Consider the puzzle presented (according to Alex Bellos) by Gary Foshee at the recent 9th Gathering for Gardner:

I have two children. One is a boy born on a Tuesday. What is the probability I have two boys?

If the puzzle was indeed put exactly this way, and your life depended on defending any particular answer, God help you. You cannot answer without knowing, for example, what the speaker would have said if he had one boy and one girl, and the boy was born on Wednesday. Or if he had two boys, one born on Tuesday and one on Wednesday. Or two girls, both born on Tuesday. Et cetera.

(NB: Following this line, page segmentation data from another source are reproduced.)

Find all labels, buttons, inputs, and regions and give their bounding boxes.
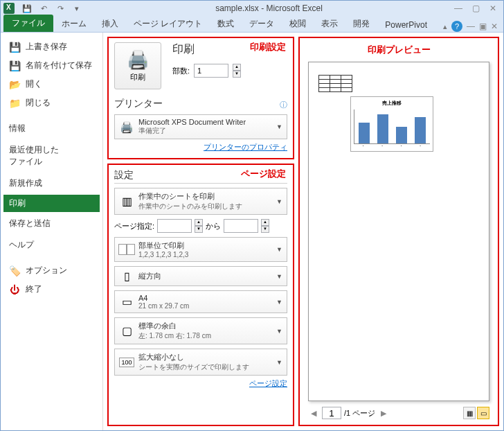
collate-title: 部単位で印刷 <box>138 240 272 251</box>
sidebar-item-label: 終了 <box>26 283 42 295</box>
annotation-print-settings: 印刷設定 <box>250 41 286 53</box>
chevron-down-icon: ▼ <box>276 273 282 280</box>
paper-size-dropdown[interactable]: ▭ A4 21 cm x 29.7 cm ▼ <box>114 290 287 313</box>
backstage-body: 💾 上書き保存 💾 名前を付けて保存 📂 開く 📁 閉じる 情報 最近使用した … <box>1 33 503 430</box>
annotation-print-preview: 印刷プレビュー <box>303 41 495 62</box>
doc-restore-button[interactable]: ▣ <box>479 21 487 31</box>
preview-table <box>318 75 352 92</box>
margins-title: 標準の余白 <box>138 321 272 331</box>
excel-icon <box>3 3 15 14</box>
sidebar-item-new[interactable]: 新規作成 <box>3 173 100 193</box>
tab-view[interactable]: 表示 <box>314 16 345 32</box>
current-page-input[interactable] <box>322 407 341 419</box>
collate-dropdown[interactable]: 部単位で印刷 1,2,3 1,2,3 1,2,3 ▼ <box>114 237 287 262</box>
scope-title: 作業中のシートを印刷 <box>138 191 272 202</box>
page-to-input[interactable] <box>224 219 258 233</box>
printer-properties-link[interactable]: プリンターのプロパティ <box>114 142 287 152</box>
page-setup-link[interactable]: ページ設定 <box>114 378 287 389</box>
page-from-up[interactable]: ▲ <box>195 219 203 226</box>
printer-info-icon[interactable]: ⓘ <box>280 100 287 110</box>
sidebar-item-exit[interactable]: ⏻ 終了 <box>3 281 100 298</box>
copies-input[interactable] <box>194 64 228 78</box>
print-preview-panel: 印刷プレビュー 売上推移 ▪▪▪▪ <box>298 37 499 426</box>
printer-ready-icon: 🖨️ <box>119 121 134 134</box>
copies-up-button[interactable]: ▲ <box>233 64 241 71</box>
tab-formulas[interactable]: 数式 <box>210 16 241 32</box>
tab-powerpivot[interactable]: PowerPivot <box>378 18 434 32</box>
scope-sub: 作業中のシートのみを印刷します <box>138 202 272 211</box>
preview-chart: 売上推移 ▪▪▪▪ <box>350 96 433 152</box>
excel-window: 💾 ↶ ↷ ▾ sample.xlsx - Microsoft Excel — … <box>0 0 504 431</box>
maximize-button[interactable]: ▢ <box>472 3 480 13</box>
orientation-title: 縦方向 <box>138 271 272 281</box>
sidebar-item-close[interactable]: 📁 閉じる <box>3 94 100 112</box>
page-to-down[interactable]: ▼ <box>261 226 269 233</box>
chevron-down-icon: ▼ <box>276 328 282 335</box>
print-scope-dropdown[interactable]: ▥ 作業中のシートを印刷 作業中のシートのみを印刷します ▼ <box>114 188 287 215</box>
minimize-button[interactable]: — <box>454 3 462 13</box>
orientation-dropdown[interactable]: ▯ 縦方向 ▼ <box>114 266 287 286</box>
page-from-input[interactable] <box>157 219 192 233</box>
tab-home[interactable]: ホーム <box>55 16 93 32</box>
qat-redo-button[interactable]: ↷ <box>53 2 67 15</box>
sidebar-item-info[interactable]: 情報 <box>3 118 100 139</box>
sidebar-item-print[interactable]: 印刷 <box>3 195 100 212</box>
printer-name: Microsoft XPS Document Writer <box>138 118 272 126</box>
qat-save-button[interactable]: 💾 <box>20 2 34 15</box>
collate-icon <box>119 245 134 254</box>
portrait-icon: ▯ <box>119 270 134 283</box>
options-icon: 🏷️ <box>9 265 20 276</box>
next-page-button[interactable]: ▶ <box>378 409 389 418</box>
doc-close-button[interactable]: ✕ <box>491 21 498 31</box>
exit-icon: ⏻ <box>9 284 20 295</box>
sidebar-item-save[interactable]: 💾 上書き保存 <box>3 38 100 55</box>
chevron-down-icon: ▼ <box>276 299 282 306</box>
show-margins-button[interactable]: ▦ <box>463 407 476 419</box>
help-icon[interactable]: ? <box>451 21 462 32</box>
printer-dropdown[interactable]: 🖨️ Microsoft XPS Document Writer 準備完了 ▼ <box>114 114 287 139</box>
margins-dropdown[interactable]: ▢ 標準の余白 左: 1.78 cm 右: 1.78 cm ▼ <box>114 317 287 344</box>
page-to-label: から <box>206 221 221 231</box>
page-range-row: ページ指定: ▲▼ から ▲▼ <box>114 219 287 233</box>
scale-title: 拡大縮小なし <box>138 352 272 362</box>
sheet-icon: ▥ <box>119 195 134 208</box>
tab-insert[interactable]: 挿入 <box>95 16 125 32</box>
prev-page-button[interactable]: ◀ <box>308 409 319 418</box>
sidebar-item-label: オプション <box>26 265 67 276</box>
margins-sub: 左: 1.78 cm 右: 1.78 cm <box>138 331 272 341</box>
print-center-panel: 印刷設定 🖨️ 印刷 印刷 部数: ▲ ▼ <box>103 33 298 430</box>
tab-review[interactable]: 校閲 <box>282 16 313 32</box>
sidebar-item-recent[interactable]: 最近使用した ファイル <box>3 140 100 172</box>
page-to-up[interactable]: ▲ <box>261 219 269 226</box>
chart-bar <box>377 114 388 143</box>
qat-dropdown[interactable]: ▾ <box>70 2 84 15</box>
annotation-page-settings: ページ設定 <box>241 168 286 180</box>
zoom-to-page-button[interactable]: ▭ <box>477 407 489 419</box>
scaling-dropdown[interactable]: 100 拡大縮小なし シートを実際のサイズで印刷します ▼ <box>114 349 287 376</box>
copies-down-button[interactable]: ▼ <box>233 71 241 78</box>
quick-access-toolbar: 💾 ↶ ↷ ▾ <box>20 2 84 15</box>
printer-status: 準備完了 <box>138 126 272 136</box>
print-button[interactable]: 🖨️ 印刷 <box>114 42 161 89</box>
paper-sub: 21 cm x 29.7 cm <box>138 302 272 310</box>
printer-section-header: プリンター <box>114 98 163 112</box>
doc-minimize-button[interactable]: — <box>467 21 475 31</box>
sidebar-item-open[interactable]: 📂 開く <box>3 76 100 93</box>
close-window-button[interactable]: ✕ <box>489 3 496 13</box>
sidebar-item-share[interactable]: 保存と送信 <box>3 213 100 234</box>
tab-data[interactable]: データ <box>242 16 281 32</box>
page-from-down[interactable]: ▼ <box>195 226 203 233</box>
sidebar-item-help[interactable]: ヘルプ <box>3 235 100 255</box>
ribbon-minimize-icon[interactable]: ▴ <box>443 22 447 31</box>
qat-undo-button[interactable]: ↶ <box>37 2 51 15</box>
sidebar-item-label: 名前を付けて保存 <box>26 60 92 71</box>
sidebar-item-label: 上書き保存 <box>26 41 67 53</box>
tab-file[interactable]: ファイル <box>3 15 53 32</box>
tab-developer[interactable]: 開発 <box>346 16 377 32</box>
tab-pagelayout[interactable]: ページ レイアウト <box>127 16 209 32</box>
sidebar-item-saveas[interactable]: 💾 名前を付けて保存 <box>3 57 100 74</box>
backstage-sidebar: 💾 上書き保存 💾 名前を付けて保存 📂 開く 📁 閉じる 情報 最近使用した … <box>1 33 103 430</box>
sidebar-item-options[interactable]: 🏷️ オプション <box>3 262 100 279</box>
sidebar-item-label: 印刷 <box>9 197 26 209</box>
copies-spinner: ▲ ▼ <box>233 64 241 78</box>
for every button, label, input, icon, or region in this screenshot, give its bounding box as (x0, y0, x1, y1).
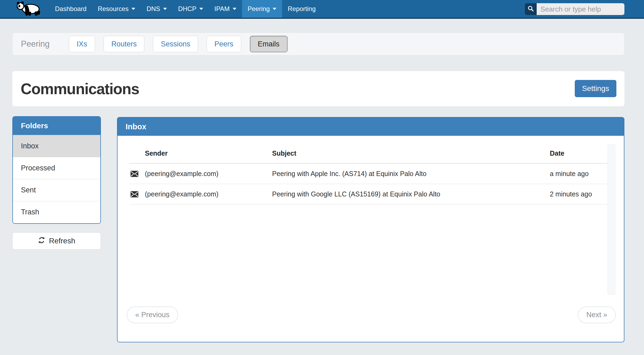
refresh-icon (38, 236, 45, 246)
email-sender: (peering@example.com) (145, 170, 272, 178)
nav-item-peering[interactable]: Peering (242, 0, 282, 18)
tab-emails[interactable]: Emails (250, 36, 288, 52)
table-row[interactable]: (peering@example.com) Peering with Googl… (129, 184, 608, 204)
folders-panel-title: Folders (13, 117, 100, 135)
inbox-panel: Inbox Sender Subject Date (peering@examp… (117, 117, 624, 342)
nav-item-resources[interactable]: Resources (92, 0, 141, 18)
subnav-title: Peering (21, 39, 50, 49)
folder-item-sent[interactable]: Sent (13, 179, 100, 201)
nav-item-reporting[interactable]: Reporting (282, 0, 321, 18)
column-header-sender: Sender (145, 149, 272, 157)
previous-page-button[interactable]: « Previous (127, 306, 178, 323)
email-date: a minute ago (550, 170, 608, 178)
caret-down-icon (199, 8, 203, 10)
column-header-subject: Subject (272, 149, 550, 157)
main-menu: Dashboard Resources DNS DHCP IPAM Peerin… (49, 0, 321, 18)
nav-item-dhcp[interactable]: DHCP (173, 0, 209, 18)
refresh-button-label: Refresh (49, 237, 75, 245)
tab-ixs[interactable]: IXs (69, 36, 95, 52)
search-button[interactable] (525, 3, 537, 15)
email-subject: Peering with Google LLC (AS15169) at Equ… (272, 190, 550, 198)
nav-item-label: DHCP (178, 5, 196, 13)
peering-subnav: Peering IXs Routers Sessions Peers Email… (12, 33, 624, 55)
folder-item-trash[interactable]: Trash (13, 201, 100, 223)
app-logo[interactable] (14, 0, 42, 18)
caret-down-icon (233, 8, 236, 10)
nav-item-dashboard[interactable]: Dashboard (49, 0, 92, 18)
page-header-card: Communications Settings (12, 71, 624, 106)
folders-panel: Folders Inbox Processed Sent Trash (12, 116, 101, 224)
top-navbar: Dashboard Resources DNS DHCP IPAM Peerin… (0, 0, 644, 19)
email-table: Sender Subject Date (peering@example.com… (129, 143, 608, 204)
nav-item-dns[interactable]: DNS (141, 0, 173, 18)
envelope-icon (129, 171, 145, 177)
search-icon (527, 5, 534, 13)
column-header-date: Date (550, 149, 608, 157)
caret-down-icon (273, 8, 276, 10)
folder-item-inbox[interactable]: Inbox (13, 135, 100, 157)
vertical-scrollbar[interactable] (608, 144, 615, 295)
panda-logo-icon (14, 1, 42, 17)
page-title: Communications (21, 80, 139, 98)
nav-item-label: Peering (248, 5, 270, 13)
nav-item-label: Dashboard (55, 5, 86, 13)
inbox-panel-title: Inbox (118, 118, 624, 136)
nav-item-label: IPAM (214, 5, 230, 13)
caret-down-icon (163, 8, 167, 10)
search-input[interactable] (537, 3, 624, 15)
nav-item-label: Reporting (288, 5, 316, 13)
tab-peers[interactable]: Peers (207, 36, 241, 52)
caret-down-icon (131, 8, 135, 10)
settings-button[interactable]: Settings (575, 80, 616, 97)
email-sender: (peering@example.com) (145, 190, 272, 198)
nav-item-ipam[interactable]: IPAM (209, 0, 242, 18)
nav-item-label: Resources (98, 5, 129, 13)
table-header-row: Sender Subject Date (129, 143, 608, 164)
folder-item-processed[interactable]: Processed (13, 157, 100, 179)
table-row[interactable]: (peering@example.com) Peering with Apple… (129, 164, 608, 184)
refresh-button[interactable]: Refresh (12, 232, 101, 250)
next-page-button[interactable]: Next » (578, 306, 616, 323)
nav-item-label: DNS (147, 5, 160, 13)
email-subject: Peering with Apple Inc. (AS714) at Equin… (272, 170, 550, 178)
email-date: 2 minutes ago (550, 190, 608, 198)
global-search (525, 3, 624, 15)
tab-sessions[interactable]: Sessions (153, 36, 198, 52)
envelope-icon (129, 191, 145, 197)
tab-routers[interactable]: Routers (104, 36, 145, 52)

Now, there is nothing mathematically wrong (given the usual assumptions, including X being random) about saying that “The probability that X has two sons, given that at least one of X‘s two children is a boy born on Tuesday, is 13/27.” But if that is to be turned into an unambiguous puzzle attached to a presumed situation, some serious hypothesizing is necessary. For instance: you get on the phone and start calling random people. Each is asked if he or she has two children. If so, is it the case that at least one is a boy born on a Tuesday? And if the answer is again yes, are the children both boys? Theoretically, of the times you reach the third question, the fraction of pollees who say “yes” should tend to 13/27.

Kind of takes the fun out of the puzzle, though, doesn’t it? Kudos to Gary for stirring up controversy with a quickie.